EXERCISE PROMPT. State, as one number, how many lines in these records hold "your".

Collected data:
>>>>

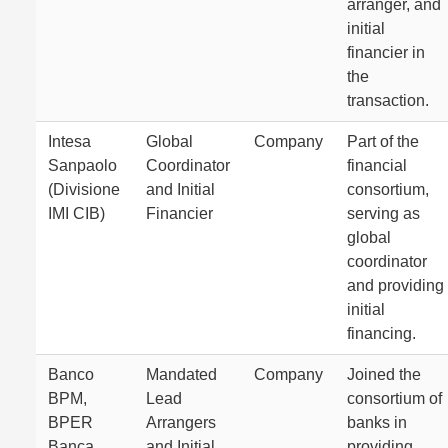
arranger, and
initial
financier in
the
transaction.
Intesa
Global
Company
Part of the
Sanpaolo
Coordinator
financial
(Divisione
and Initial
consortium,
IMI CIB)
Financier
serving as
global
coordinator
and providing
initial
financing.
Banco
Mandated
Company
Joined the
BPM,
Lead
consortium of
BPER
Arrangers
banks in
Banca,
and Initial
providing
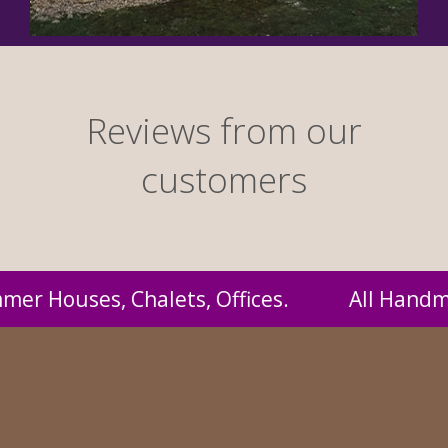
Reviews from our
customers
Handmade by us and supplied to you at probab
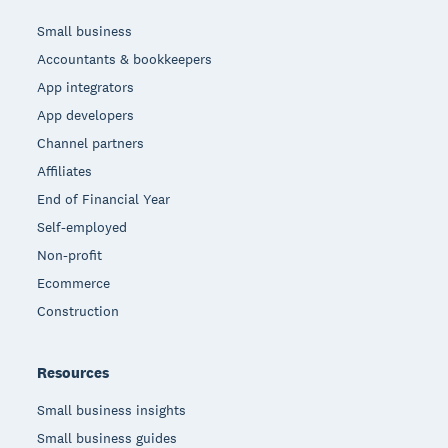
Small business
Accountants & bookkeepers
App integrators
App developers
Channel partners
Affiliates
End of Financial Year
Self-employed
Non-profit
Ecommerce
Construction
Resources
Small business insights
Small business guides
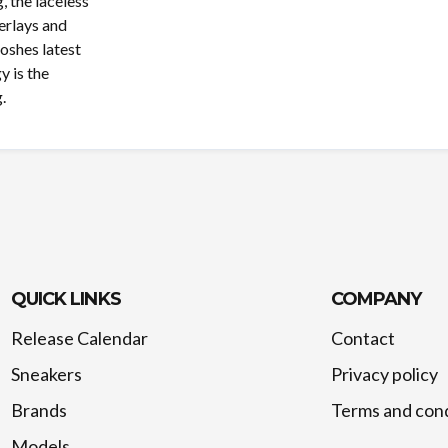
 the laceless
erlays and
ooshes latest
y is the
.
QUICK LINKS
COMPANY
Release Calendar
Contact
Sneakers
Privacy policy
Brands
Terms and cond
Models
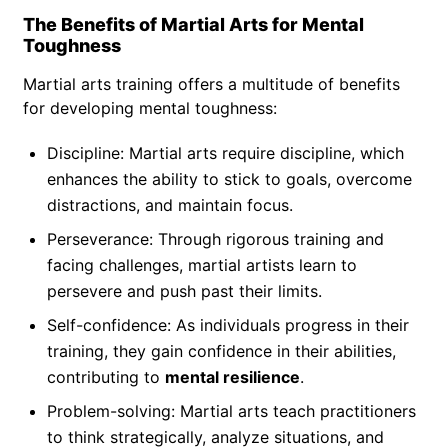
The Benefits of Martial Arts for Mental
Toughness
Martial arts training offers a multitude of benefits
for developing mental toughness:
Discipline: Martial arts require discipline, which
enhances the ability to stick to goals, overcome
distractions, and maintain focus.
Perseverance: Through rigorous training and
facing challenges, martial artists learn to
persevere and push past their limits.
Self-confidence: As individuals progress in their
training, they gain confidence in their abilities,
contributing to
mental resilience
.
Problem-solving: Martial arts teach practitioners
to think strategically, analyze situations, and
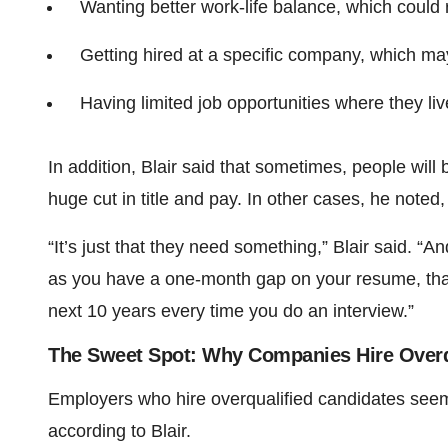
Wanting better work-life balance, which could
Getting hired at a specific company, which may
Having limited job opportunities where they li
In addition, Blair said that sometimes, people wil
huge cut in title and pay. In other cases, he noted
“It’s just that they need something,” Blair said. 
as you have a one-month gap on your resume, that 
next 10 years every time you do an interview.”
The Sweet Spot: Why Companies Hire Overq
Employers who hire overqualified candidates seem 
according to Blair.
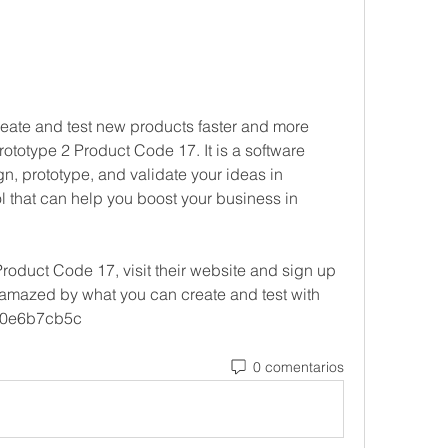
create and test new products faster and more 
 Prototype 2 Product Code 17. It is a software 
gn, prototype, and validate your ideas in 
ol that can help you boost your business in 
Product Code 17, visit their website and sign up 
be amazed by what you can create and test with 
 e0e6b7cb5c
0 comentarios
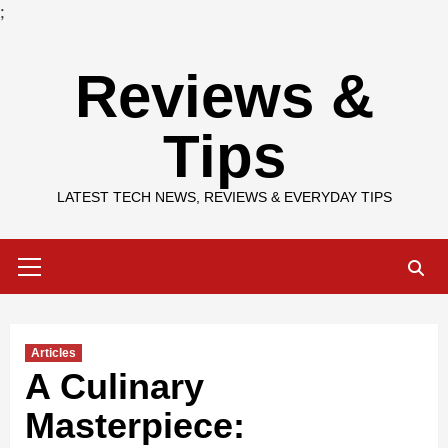
;
Skip
Reviews &
to
content
Tips
LATEST TECH NEWS, REVIEWS & EVERYDAY TIPS
Primary
Menu
Articles
A Culinary
Masterpiece:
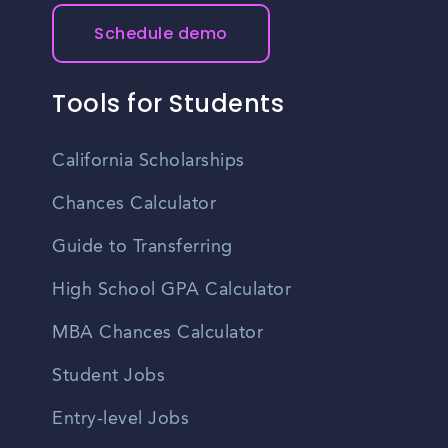
Schedule demo
Tools for Students
California Scholarships
Chances Calculator
Guide to Transferring
High School GPA Calculator
MBA Chances Calculator
Student Jobs
Entry-level Jobs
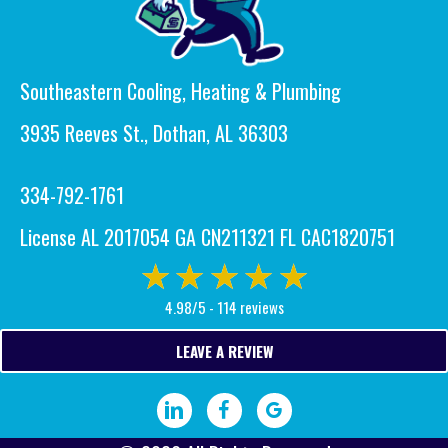
Southeastern Cooling, Heating & Plumbing
3935 Reeves St., Dothan, AL 36303
334-792-1761
License AL 2017054 GA CN211321 FL CAC1820751
4.98/5 -
114 reviews
LEAVE A REVIEW
Visit our LinkedIn page.
Visit our Facebook page.
Write a Google review.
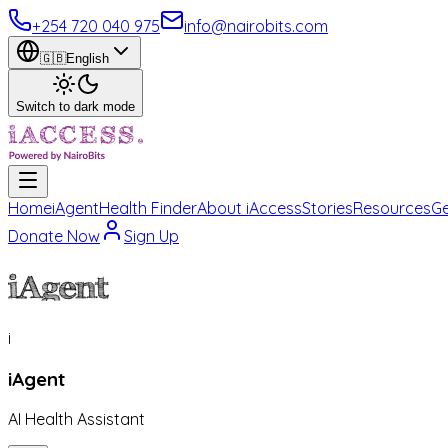
+254 720 040 975
info@nairobits.com
🇬🇧
English
Switch to dark mode
Home
iAgent
Health Finder
About iAccess
Stories
Resources
Ge
Donate Now
Sign Up
iAgent
i
iAgent
AI Health Assistant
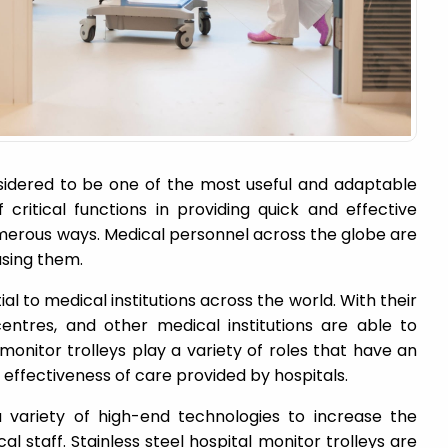
nsidered to be one of the most useful and adaptable
critical functions in providing quick and effective
umerous ways. Medical personnel across the globe are
using them.
al to medical institutions across the world. With their
 centres, and other medical institutions are able to
 monitor trolleys play a variety of roles that have an
 effectiveness of care provided by hospitals.
 variety of high-end technologies to increase the
al staff. Stainless steel hospital monitor trolleys are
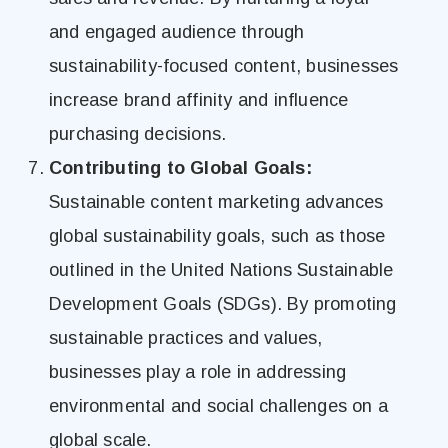
and engaged audience through
sustainability-focused content, businesses
increase brand affinity and influence
purchasing decisions.
Contributing to Global Goals:
Sustainable content marketing advances
global sustainability goals, such as those
outlined in the United Nations Sustainable
Development Goals (SDGs). By promoting
sustainable practices and values,
businesses play a role in addressing
environmental and social challenges on a
global scale.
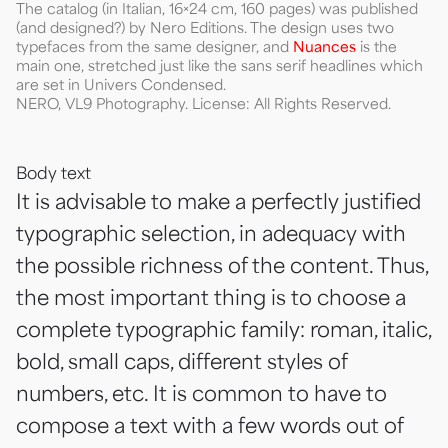
The catalog (in Italian, 16×24 cm, 160 pages) was published
(and designed?) by Nero Editions. The design uses two
typefaces from the same designer, and
Nuances
is the
main one, stretched just like the sans serif headlines which
are set in Univers Condensed.
NERO, VL9 Photography. License: All Rights Reserved.
Body text
It is advisable to make a perfectly justified
typographic selection, in adequacy with
the possible richness of the content. Thus,
the most important thing is to choose a
complete typographic family: roman, italic,
bold, small caps, different styles of
numbers, etc. It is common to have to
compose a text with a few words out of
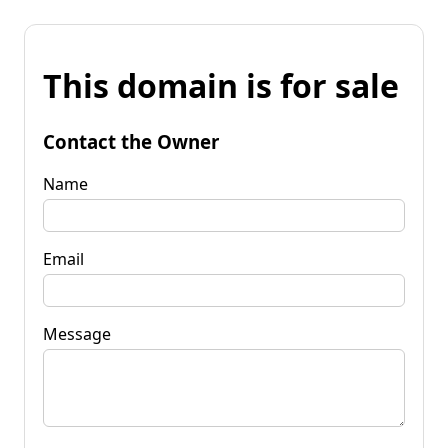
This domain is for sale
Contact the Owner
Name
Email
Message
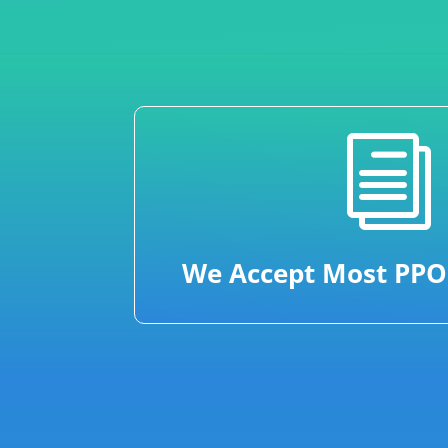
i
We Accept Most PPO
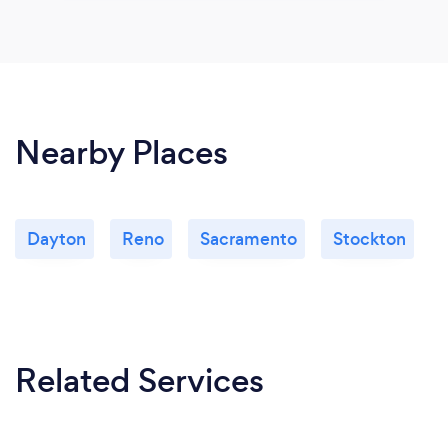
Nearby Places
Dayton
Reno
Sacramento
Stockton
Related Services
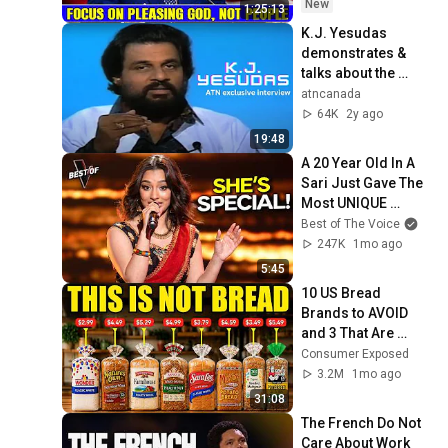
2026
New
1:25:13
K.J. Yesudas 
demonstrates & 
talks about the 
difference between 
atncanada
Hindustani & 
64K
2y ago
Carnatic Music
19:48
A 20 Year Old In A 
Sari Just Gave The 
Most UNIQUE 
Audition | The Voice
Best of The Voice
247K
1mo ago
5:45
10 US Bread 
Brands to AVOID 
and 3 That Are 
Actually Safe
Consumer Exposed
3.2M
1mo ago
31:08
The French Do Not 
Care About Work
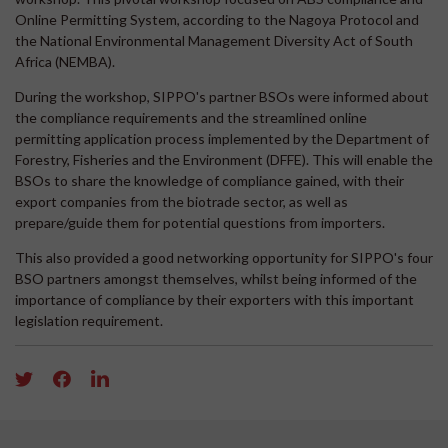
Online Permitting System, according to the Nagoya Protocol and
the National Environmental Management Diversity Act of South
Africa (NEMBA).
During the workshop, SIPPO's partner BSOs were informed about
the compliance requirements and the streamlined online
permitting application process implemented by the Department of
Forestry, Fisheries and the Environment (DFFE). This will enable the
BSOs to share the knowledge of compliance gained, with their
export companies from the biotrade sector, as well as
prepare/guide them for potential questions from importers.
This also provided a good networking opportunity for SIPPO's four
BSO partners amongst themselves, whilst being informed of the
importance of compliance by their exporters with this important
legislation requirement.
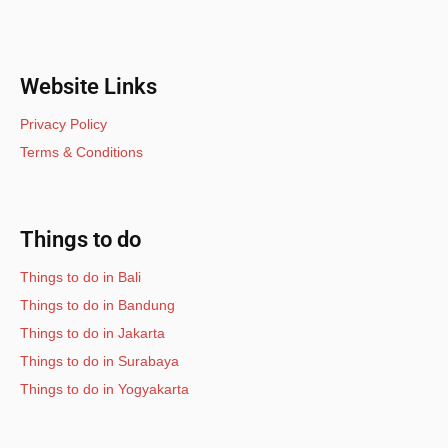
Website Links
Privacy Policy
Terms & Conditions
Things to do
Things to do in Bali
Things to do in Bandung
Things to do in Jakarta
Things to do in Surabaya
Things to do in Yogyakarta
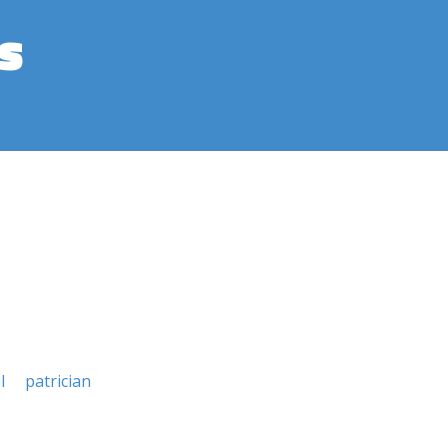
s
l
patrician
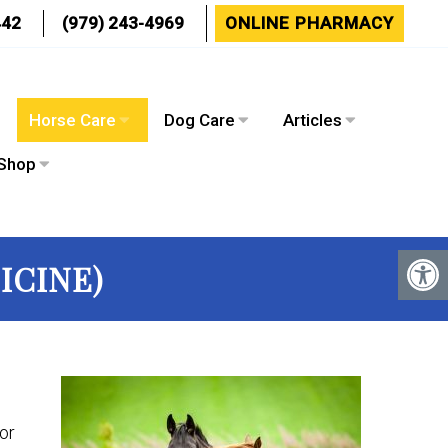
442
(979) 243-4969
ONLINE PHARMACY
s
Horse Care
Dog Care
Articles
Shop
ICINE)
or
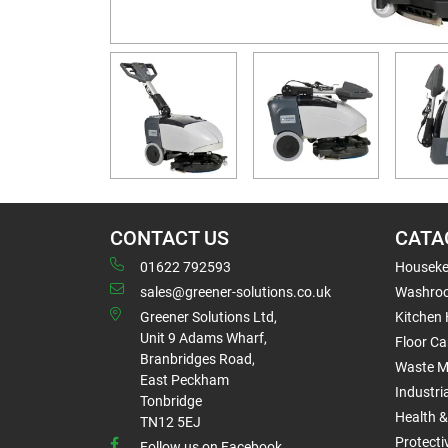
CONTACT US
CATA
01622 792593
Houseke
sales@greener-solutions.co.uk
Washro
Greener Solutions Ltd,
Kitchen
Unit 9 Adams Wharf,
Floor Ca
Branbridges Road,
Waste 
East Peckham
Industri
Tonbridge
Health &
TN12 5EJ
Protect
Follow us on Facebook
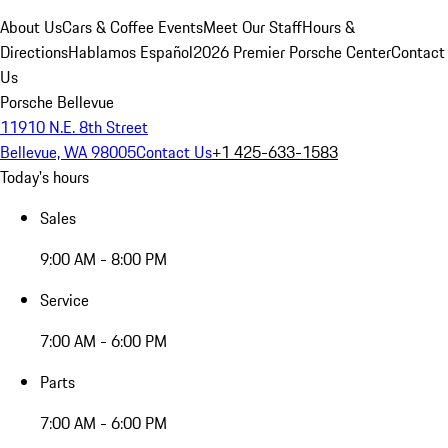
About Us
Cars & Coffee Events
Meet Our Staff
Hours &
Directions
Hablamos Español
2026 Premier Porsche Center
Contact
Us
Porsche Bellevue
11910 N.E. 8th Street
Bellevue, WA 98005
Contact Us
+1 425-633-1583
Today's hours
Sales
9:00 AM - 8:00 PM
Service
7:00 AM - 6:00 PM
Parts
7:00 AM - 6:00 PM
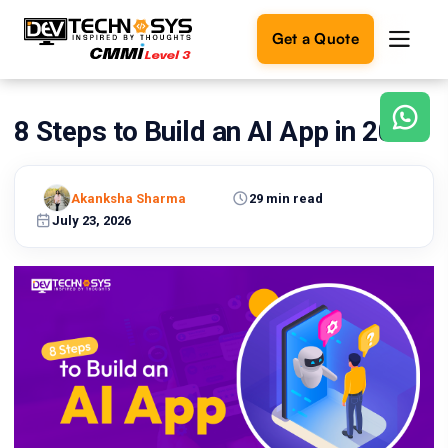
Get a Quote
8 Steps to Build an AI App in 2026
Ready
to
build
something
Akanksha Sharma
29 min read
amazing?
July 23, 2026
Let's
turn
your
ideas
into
reality.
Get in
Touch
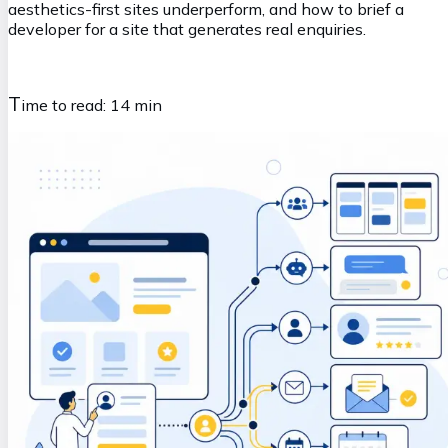
aesthetics-first sites underperform, and how to brief a
developer for a site that generates real enquiries.
T
ime to read:
14 min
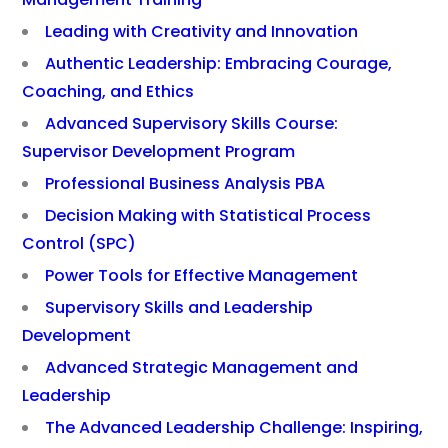
Leading with Creativity and Innovation
Authentic Leadership: Embracing Courage,
Coaching, and Ethics
Advanced Supervisory Skills Course:
Supervisor Development Program
Professional Business Analysis PBA
Decision Making with Statistical Process
Control (SPC)
Power Tools for Effective Management
Supervisory Skills and Leadership
Development
Advanced Strategic Management and
Leadership
The Advanced Leadership Challenge: Inspiring,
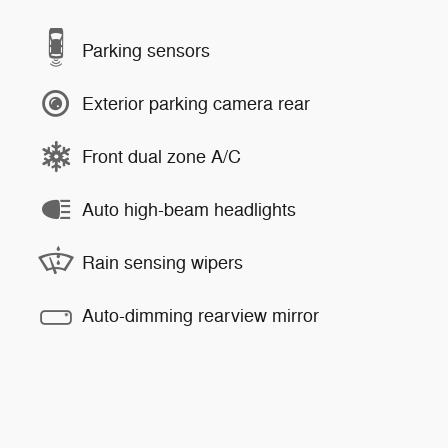
Parking sensors
Exterior parking camera rear
Front dual zone A/C
Auto high-beam headlights
Rain sensing wipers
Auto-dimming rearview mirror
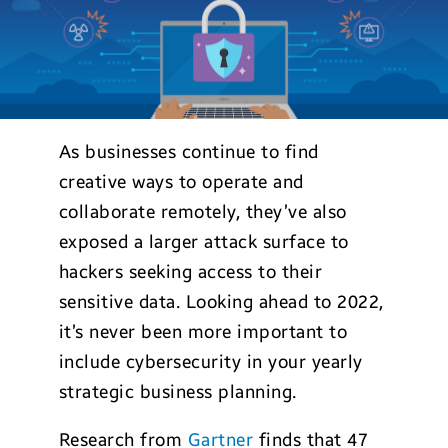
As businesses continue to find
creative ways to operate and
collaborate remotely, they’ve also
exposed a larger attack surface to
hackers seeking access to their
sensitive data. Looking ahead to 2022,
it’s never been more important to
include cybersecurity in your yearly
strategic business planning.
Research from
Gartner
finds that 47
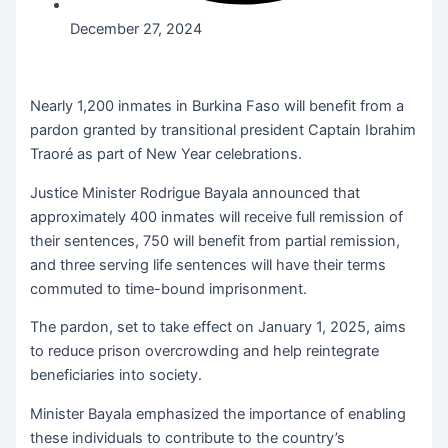
December 27, 2024
Nearly 1,200 inmates in Burkina Faso will benefit from a
pardon granted by transitional president Captain Ibrahim
Traoré as part of New Year celebrations.
Justice Minister Rodrigue Bayala announced that
approximately 400 inmates will receive full remission of
their sentences, 750 will benefit from partial remission,
and three serving life sentences will have their terms
commuted to time-bound imprisonment.
The pardon, set to take effect on January 1, 2025, aims
to reduce prison overcrowding and help reintegrate
beneficiaries into society.
Minister Bayala emphasized the importance of enabling
these individuals to contribute to the country’s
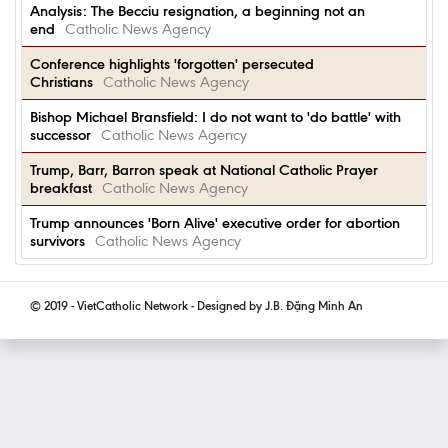
Analysis: The Becciu resignation, a beginning not an
end
Catholic News Agency
Conference highlights 'forgotten' persecuted
Christians
Catholic News Agency
Bishop Michael Bransfield: I do not want to 'do battle' with
successor
Catholic News Agency
Trump, Barr, Barron speak at National Catholic Prayer
breakfast
Catholic News Agency
Trump announces 'Born Alive' executive order for abortion
survivors
Catholic News Agency
© 2019 - VietCatholic Network - Designed by J.B. Đặng Minh An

<<<<

PROBLEM SOLUTION. 5